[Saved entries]
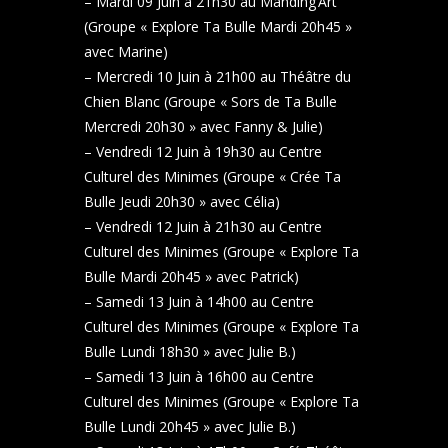
– Mardi 09 Juin à 21h30 au Manding’Art
(Groupe « Explore Ta Bulle Mardi 20h45 »
avec Marine)
– Mercredi 10 Juin à 21h00 au Théâtre du
Chien Blanc (Groupe « Sors de Ta Bulle
Mercredi 20h30 » avec Fanny & Julie)
– Vendredi 12 Juin à 19h30 au Centre
Culturel des Minimes (Groupe « Crée Ta
Bulle Jeudi 20h30 » avec Célia)
– Vendredi 12 Juin à 21h30 au Centre
Culturel des Minimes (Groupe « Explore Ta
Bulle Mardi 20h45 » avec Patrick)
– Samedi 13 Juin à 14h00 au Centre
Culturel des Minimes (Groupe « Explore Ta
Bulle Lundi 18h30 » avec Julie B.)
– Samedi 13 Juin à 16h00 au Centre
Culturel des Minimes (Groupe « Explore Ta
Bulle Lundi 20h45 » avec Julie B.)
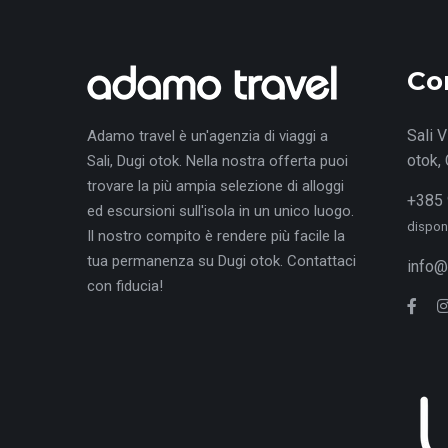
Co
Sali V
Adamo travel è un'agenzia di viaggi a
otok, 
Sali, Dugi otok. Nella nostra offerta puoi
trovare la più ampia selezione di alloggi
+385 
ed escursioni sull'isola in un unico luogo.
disponi
Il nostro compito è rendere più facile la
tua permanenza su Dugi otok. Contattaci
info@
con fiducia!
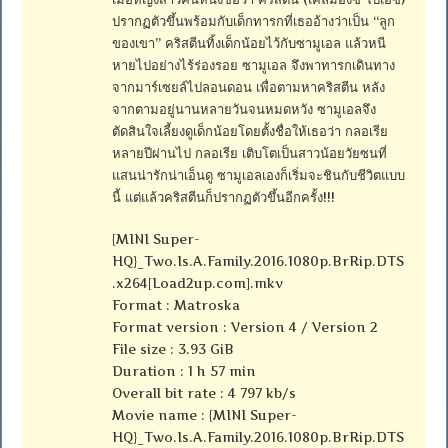
ปรากฏตัวขึ้นพร้อมกับเด็กทารกที่เธออ้างว่าเป็น “ลูก
ของเขา” คริสตีนทิ้งเด็กน้อยไว้กับซามูเอล แล้วหนี
หายไปอย่างไร้ร่องรอย ซามูเอล จึงพาทารกเดินทาง
จากมาร์เซยล์ไปลอนดอน เพื่อตามหาคริสตีน หลัง
จากตามอยู่นานหลายวันจนหมดหวัง ซามูเอลจึง
ตัดสินใจเลี้ยงดูเด็กน้อยโดยตั้งชื่อให้เธอว่า กลอเรีย
หลายปีผ่านไป กลอเรีย เติบโตเป็นสาวน้อยวัยซนที่
แสนน่ารักน่าเอ็นดู ซามูเอลเองก็เริ่มจะชินกับชีวิตแบบ
นี้ แต่แล้วคริสตีนก็ปรากฏตัวขึ้นอีกครั้ง!!!
{MINI Super-
HQ}_Two.Is.A.Family.2016.1080p.BrRip.DTS
.x264[Load2up.com].mkv
Format : Matroska
Format version : Version 4 / Version 2
File size : 3.93 GiB
Duration : 1 h 57 min
Overall bit rate : 4 797 kb/s
Movie name : {MINI Super-
HQ}_Two.Is.A.Family.2016.1080p.BrRip.DTS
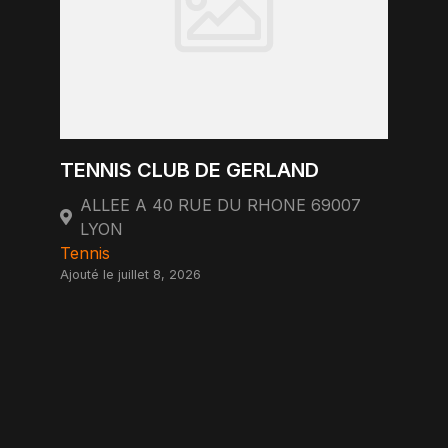
TENNIS CLUB DE GERLAND
ALLEE A 40 RUE DU RHONE 69007
LYON
Tennis
Ajouté le juillet 8, 2026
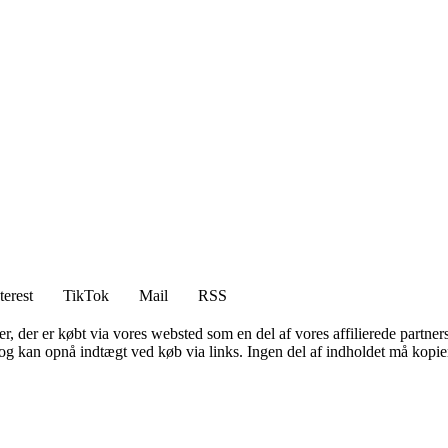
terest
TikTok
Mail
RSS
ter, der er købt via vores websted som en del af vores affilierede partne
og kan opnå indtægt ved køb via links. Ingen del af indholdet må kopiere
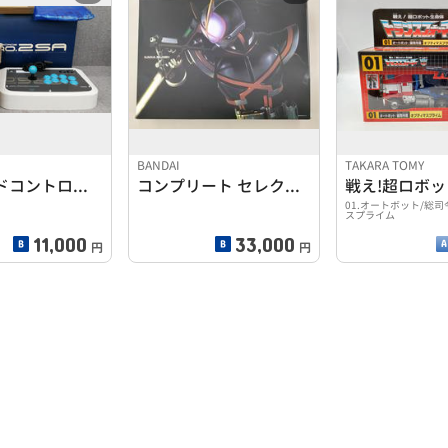
BANDAI
TAKARA TOMY
アーケードコントローラー
コンプリート セレクション モディフィケーション カイザギア
01.オートボット/総司
スプライム
11,000
33,000
円
円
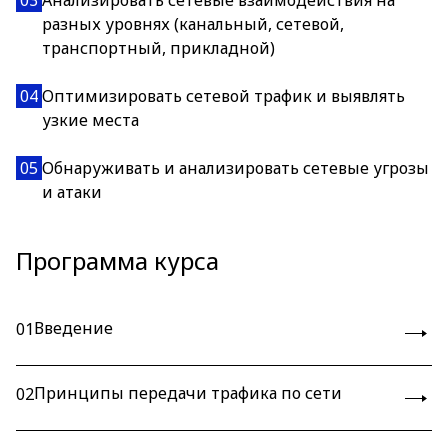
03
Анализировать сетевые взаимодействия на
разных уровнях (канальный, сетевой,
транспортный, прикладной)
04
Оптимизировать сетевой трафик и выявлять
узкие места
05
Обнаруживать и анализировать сетевые угрозы
и атаки
Программа курса
Введение
01
Принципы передачи трафика по сети
02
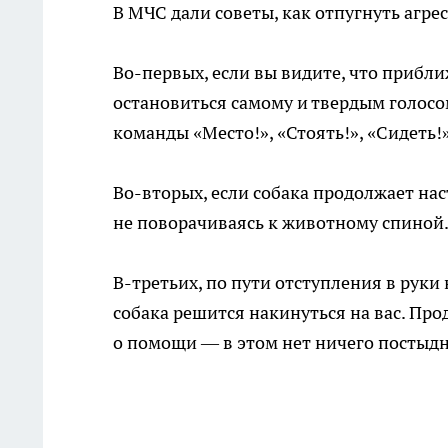
В МЧС дали советы, как отпугнуть агр
Во-первых, если вы видите, что приб
остановиться самому и твердым голосо
команды «Место!», «Стоять!», «Сидеть!»
Во-вторых, если собака продолжает нас
не поворачиваясь к животному спиной
В-третьих, по пути отступления в руки 
собака решится накинуться на вас. Про
о помощи — в этом нет ничего постыдн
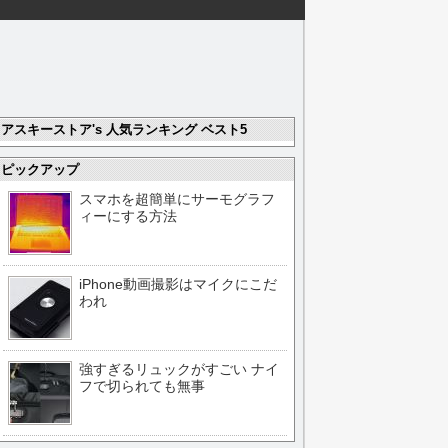
アスキーストア's 人気ランキング ベスト5
ピックアップ
スマホを超簡単にサーモグラフ
ィーにする方法
iPhone動画撮影はマイクにこだ
われ
強すぎるリュックがすごい ナイ
フで切られても無事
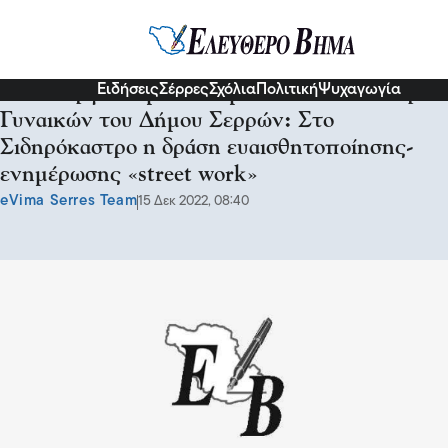
Σχόλια και...άλλα
Ειδήσεις
Σέρρες
Σχόλια
Πολιτική
Ψυχαγωγία
Σε συνεργασία με το Συμβουλευτικό Κέντρο
Γυναικών του Δήμου Σερρών: Στο
Σιδηρόκαστρο η δράση ευαισθητοποίησης-
ενημέρωσης «street work»
eVima Serres Team
15 Δεκ 2022, 08:40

Problem to work on → Copy each line of the entries that includes the word "Julie".

Answer to this problem →
Mercredi 20h30 » avec Fanny & Julie)
Bulle Lundi 18h30 » avec Julie B.)
Bulle Lundi 20h45 » avec Julie B.)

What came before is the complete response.